The machines and/or software could become victims of:
- Penetration attacks or other hacks to change data or the outcome
- Denial of Service attacks that render the machines useless
- Malware infections, whether they’re targeted or not
And when looking at a program or platform that gathers results, you will have a hard time imagining that it’s not connected to the Internet in one way or another, otherwise people would have to manually enter the data. Feeding such a machine data by hand is just another way to introduce human errors that may outweigh the effects of manipulation.
From the above, it should be clear that any countermeasures to reach a higher level of trustworthy election results will have to come from the body holding the election. A uniform procedure would also make it easier to get trustworthy results in a timely manner.
We could encourage candidates to contribute to fair results during the first stage of the elections by focusing on content, rather than trying to disqualify their opponents on a personal level. This would allow moderators of social media to establish a clear difference between the trolls and “official” sources. However, that seems more unlikely than an technical solution, given the current political climate.

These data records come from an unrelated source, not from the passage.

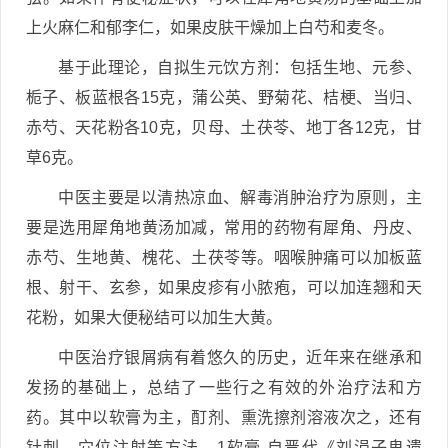
上火麻仁和郁李仁，如果皮肤干燥加上白芍和麦冬。
基于此理论，自拟生元饮方剂：包括生地、元参、
栀子、板蓝根各15克，蒲公英、野菊花、桔梗、当归、
赤芍、天花粉各10克，贝母、土茯苓、地丁各12克，甘
草6克。
中医主要是以清热凉血、解毒消肿治疗为原则，主
要是选用犀角地黄汤加减，常用的药物有犀角、丹皮、
赤芍、生地黄、槐花、土茯苓等。咽喉肿痛可以加板蓝
根、射干、玄参，如果皮疹有小脓疱，可以加连翘和天
花粉，如果大便秘结可以加生大黄。
中医治疗银屑病有着悠久的历史，近年来在继承和
发扬的基础上，总结了一些行之有效的外治疗法和方
药。其中以软膏为主，酊剂、熏洗擦剂溶液次之，还有
针刺、穴位注射等方法。1软膏 自晋代《刘涓子鬼遗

Alternative methods for voting should be put to the test before being used to avoid “hanging chad incidents.”
Voting machines should be certified to be secure against tampering, and have software running that actively monitors for and reports any abnormal activity. In addition, they should remain air-gapped during the voting process. Even though air-gapped machines are not 100 percent safe, an attacker would require proximity to the machine to have an influence. And said influence has to be something the security software should be able to pick up.
After the vote, there are several methods that can be used to double-check the results:
- Differences in the outcome between polling stations should be understandable. If they can’t be explained by natural causes, this should be reason for a manual recount.
- Random samples should be taken and manually recounted to see if any structural problems can be discovered.
- Some polling stations could be designated to use paper ballots and used as a benchmark to check other results against. If different methods produce different results, that should be reason for concern and further investigation.
By securing infrastructure such as voting apparatus, we can feel safe knowing that one of the most vital actions we take as a country is protected. Yes, we all need to vote. And we all need to make sure our vote counts.